Saved data entries
▼

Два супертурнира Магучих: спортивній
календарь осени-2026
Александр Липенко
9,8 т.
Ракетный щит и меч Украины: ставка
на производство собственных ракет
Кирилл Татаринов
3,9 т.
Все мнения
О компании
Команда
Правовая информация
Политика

▲

**TASK DESCRIPTION:**
From the first line to the last, transcribe the data exactly.

**SOLUTION TO THIS TASK:**
Два супертурнира Магучих: спортивній
календарь осени-2026
Александр Липенко
9,8 т.
Ракетный щит и меч Украины: ставка
на производство собственных ракет
Кирилл Татаринов
3,9 т.
Все мнения
О компании
Команда
Правовая информация
Политика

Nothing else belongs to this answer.